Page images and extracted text
----

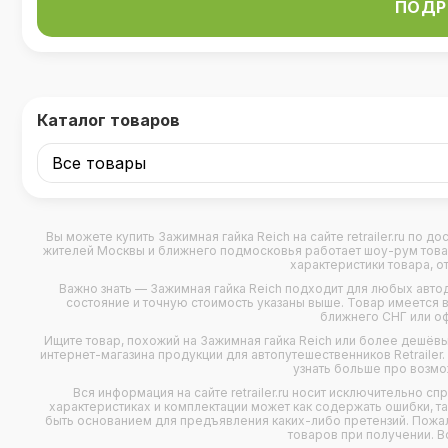
ПОДР
Каталог товаров
Вы можете купить
Зажимная гайка Reich
на сайте retrailer.ru по 
жителей Москвы и ближнего подмосковья работает шоу-рум товаров
характеристики товара, о
Важно знать — Зажимная гайка Reich подходит для любых
авто
состояние и точную стоимость указаны выше. Товар имеется в 
ближнего СНГ или о
Ищите товар, похожий на Зажимная гайка Reich или более дешёв
интернет-магазина продукции для автопутешественников Retraile
узнать больше про возмож
Вся информация на сайте retrailer.ru носит исключительно с
характеристиках и комплектации может как содержать ошибки, т
быть основанием для предъявления каких-либо претензий. Пожал
товаров при получении. В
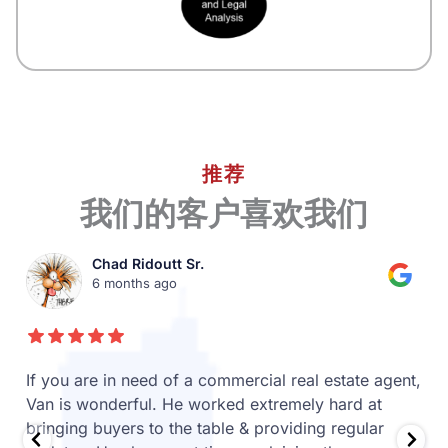
推荐
我们的客户喜欢我们
Chad Ridoutt Sr.
6 months ago
If you are in need of a commercial real estate agent,
Van is wonderful. He worked extremely hard at
bringing buyers to the table & providing regular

----

§ TASK REQUIREMENTS: Search the entries for the word "сайте". Copy every line where it occurs.

§ RESULT OF THE EXERCISE:
на сайте retrailer.ru по 
Вся информация на сайте retrailer.ru носит исключительно с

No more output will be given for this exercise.